Using the table or a calculator, we would find that the vertical side is $$25\tan(17°) \approx (25)(0.3057) \approx 7.64,$$ and the hypotenuse is $$\frac{25}{\cos(17°)} \approx \frac{25}{0.9563} \approx 26.14.$$

Note, by the way, that the picture shows only relationships, and is not at all to scale; we don’t need that. But if we drew it accurately, we would see that because 17° is a small angle, the vertical side is much less than 25, just as we found; whereas the hypotenuse is always longer than either side, in this case just a little longer:

Also, you will be able to use formulas (called 'identities') like 

  sin(x-y) = sin(x)cos(y) - cos(x)sin(y)

to do tricks like this:

  sin(15) = sin(45 - 30)

          = sin(45)cos(30) - cos(45)sin(30)

          = (1/sqrt(2))(sqrt(3)/2) - (1/sqrt(2))(1/2)

          = sqrt(3)/[2 sqrt(2)] - 1/[2 sqrt(2)]

          = [sqrt(3) - 1] / sqrt(2)

Whether being able to do these things from memory instead of from a book is _worth_ a thousand hours of your life isn't clear. You'll have to take that up with your state legislature or the Department of Education.

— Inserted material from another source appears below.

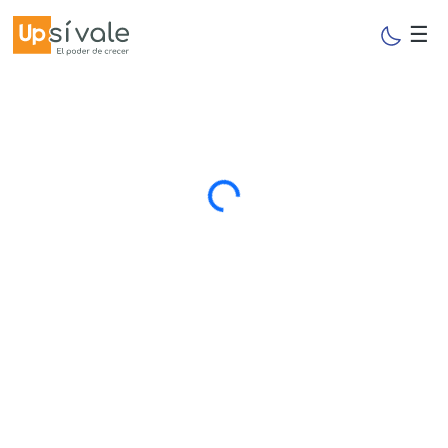
☰
Cargando...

This is just a taste of the more complex things included in trig. When needed, you can look up these things, like the values of the trig ratios, in a table, though many are very much worth knowing, at least as long as you are going to be working actively with them.

Applications

How about a taste of what trig can be used for? Jimmy asked for some easy sample problems. Many important applications can’t be understood until later math courses, but there are many that are easy to appreciate.

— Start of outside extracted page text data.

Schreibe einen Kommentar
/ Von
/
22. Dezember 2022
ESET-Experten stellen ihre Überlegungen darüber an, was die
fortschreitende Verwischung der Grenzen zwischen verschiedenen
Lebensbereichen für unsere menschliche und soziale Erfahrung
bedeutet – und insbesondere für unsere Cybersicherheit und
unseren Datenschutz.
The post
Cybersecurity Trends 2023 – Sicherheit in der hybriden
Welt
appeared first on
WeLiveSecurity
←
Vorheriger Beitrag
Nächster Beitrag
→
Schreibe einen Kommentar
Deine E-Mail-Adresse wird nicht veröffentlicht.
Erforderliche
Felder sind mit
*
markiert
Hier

Anyway, that's trigonometry in a nutshell.  All you have to do to make up problems is draw a right triangle:

                 /|
                /b|      
               /  |      
            C /   | A
             /    |  
            /     |      
           /_a____|      
               B

and then make up a story to go with it, in which you know two sides, or a side and an angle. For example, a ladder is leaning against a wall at an angle of 70 degrees with the ground. It just touches the bottom of a window 10 feet off the ground. How long is the ladder?  How far from the wall is the bottom of the ladder? 

                   window
                 /|
                / |      
               /  |      
        ladder/   | 10 feet
             /    |  
            /     |      
           /_70___|      
               ?

Answer: The tangent of 70° is the ratio of the opposite side (10) to the unknown adjacent side, so $$\frac{10}{x} = \tan(70°)$$ $$x = \frac{10}{\tan(70°)} = \frac{10}{2.747} \approx 3.64\text{ feet}$$

To turn it into a different problem, just change what you know:

                   window
                 /|
                / |      
               /  |      
        20 ft /   | ?
             /    |  
            /     |      
           /_?____|      
             8 ft

Answer: First, use the Pythagorean Theorem to find the height: $$8^2 + x^2 = 20^2$$ $$x = \sqrt{20^2 – 8^2} = \sqrt{336} \approx 18.33\text{ feet}$$

The cosine of the unknown angle is the ratio of the adjacent side (8) to the hypotenuse (20), so $$\cos(A) = \frac{8}{20}$$ $$A = \cos^{-1}\left(\frac{8}{20}\right) = \cos^{-1}(0.4) \approx 66.42°$$

Here we used the inverse cosine function, which just means reading the table backward, finding the angle that has a desired tangent.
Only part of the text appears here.